You shall not commit adultery
You shall not commit adultery.
The man who commits adultery with another man’s wife, he who commits adultery with his neighbor’s wife, the adulterer and the adulteress, shall surely be put to death.
Then the scribes and Pharisees brought to Him a woman caught in adultery. And when they had set her in the midst, they said to Him, “Teacher, this woman was caught in adultery, in the very act. Now Moses, in the law, commanded us that such should be stoned. But what do You say?”
This they said, testing Him, that they might have something of which to accuse Him. But Jesus stooped down and wrote on the ground with His finger, as though He did not hear. So when they continued asking Him, He raised Himself up and said to them, “He who is without sin among you, let him throw a stone at her first.” And again He stooped down and wrote on the ground.
Then those who heard it, being convicted by their conscience, went out one by one, beginning with the oldest even to the last. And Jesus was left alone, and the woman standing in the midst. When Jesus had raised Himself up and saw no one but the woman, He said to her, “Woman, where are those accusers of yours? Has no one condemned you?”
She said, “No one, Lord.” And Jesus said to her, “Neither do I condemn you; go and sin no more.”

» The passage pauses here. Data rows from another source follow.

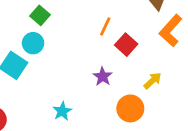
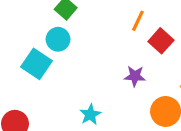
purple star: (103, 76) -> (135, 76), turned -30

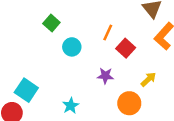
cyan circle: (58, 39) -> (72, 47), moved
cyan square: (37, 64) -> (26, 90), moved

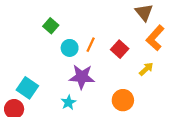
orange line: (108, 33) -> (91, 45), moved
purple star: (105, 76) -> (82, 77), moved, size x1.6
yellow arrow: (148, 79) -> (146, 69), moved

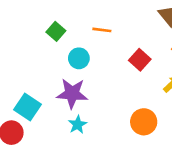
orange line: (91, 45) -> (102, 30), moved, turned 72
purple star: (82, 77) -> (72, 93), moved

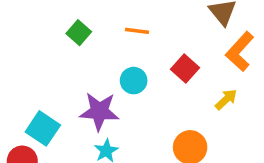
cyan circle: (79, 58) -> (134, 81), moved

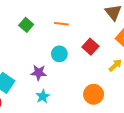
purple star: (99, 111) -> (39, 73), size x0.7

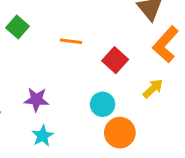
orange line: (61, 24) -> (71, 41), moved
cyan circle: (59, 54) -> (103, 104), moved

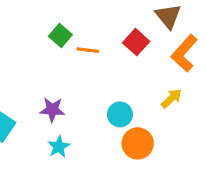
green square: (17, 27) -> (60, 36), moved
red square: (115, 60) -> (136, 42), moved

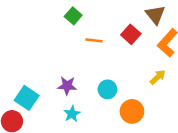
green square: (60, 36) -> (73, 16), moved
cyan circle: (120, 114) -> (107, 89), moved

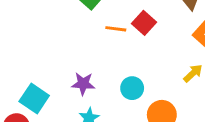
red square: (131, 34) -> (144, 23), moved

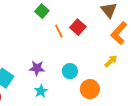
orange line: (116, 29) -> (59, 31), turned 56

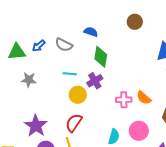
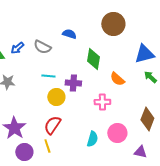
brown circle: (135, 22) -> (113, 24), size x1.5
green diamond: (101, 57) -> (93, 59), moved
purple cross: (95, 81) -> (73, 83), turned 35
orange semicircle: (144, 98) -> (117, 79), moved

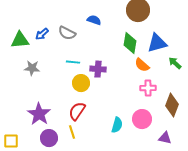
blue triangle: (144, 54) -> (157, 43), moved
green diamond: (93, 59) -> (130, 43), moved
pink cross: (102, 102) -> (148, 88), moved

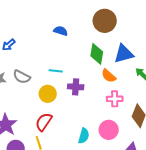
gray semicircle: (67, 33) -> (22, 77), moved
cyan line: (73, 62) -> (56, 71), moved
purple cross: (98, 69) -> (76, 87), moved

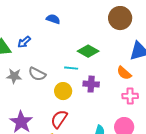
blue semicircle: (61, 31) -> (53, 19), moved
green diamond: (97, 54) -> (88, 51), moved, turned -70

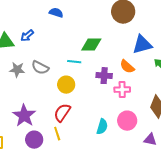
green diamond: (88, 51) -> (91, 45), turned -30
purple cross: (91, 84) -> (104, 76), moved
pink cross: (130, 96) -> (122, 90), moved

Whoever is deserving of death shall be put to death on the testimony of two or three witnesses; he shall not be put to death on the testimony of one witness.
One witness shall not rise against a man concerning any iniquity or any sin that he commits; by the mouth of two or three witnesses the matter shall be established.
In the passage referred to, a woman is brought to Jesus by the religious leaders who were interested in trapping Him in a difficult situation. Many apparent witnesses have been found to condemn this woman who has been caught in the very act of adultery. According to the laws given to Moses and laid out in Exodus, Leviticus, and Deuteronomy, adultery was a sin punishable by death—for the man and the woman! It is interesting to note that only the woman was brought before Jesus. This exposes the motives of the religious leaders. They were not interested in justice, but in accusing Jesus so they might discredit His authority.
When the witnesses were not in agreement, they were dismissed until two that were in agreement could be found.
One of the requirements of the administration of justice laid out in the Mosaic Law was that there must be agreement between two or three witnesses (Deuteronomy 17:6, 19:15) to condemn the accused. Jesus also faced this same standard in the trial that was held before Caiaphas (Matthew 26:57–60). When the witnesses were not in agreement, they were dismissed until two that were in agreement could be found.
After the leaders present the accused woman to Jesus, He stoops and writes something on the ground, ignoring the leaders. Though Scripture does not record what He wrote, some have speculated it was the Ten Commandments. Regardless, the leaders were convicted of their own sinfulness when Jesus asked them to cast the first stone. As they walk away one by one, the woman is left standing alone. With no witnesses to accuse her, Jesus is justified in letting her go. He is not violating the Mosaic Law referenced by the Jewish leaders as there are no witnesses to provide testimony to condemn her.
Jesus exercises grace in His treatment of the woman without violating the letter of the Law. As God in the flesh, Jesus also has the authority to forgive sins (Matthew 9:6). It is clear from the text and a proper understanding of the application of Mosaic Law that the contradiction is apparent, and not real.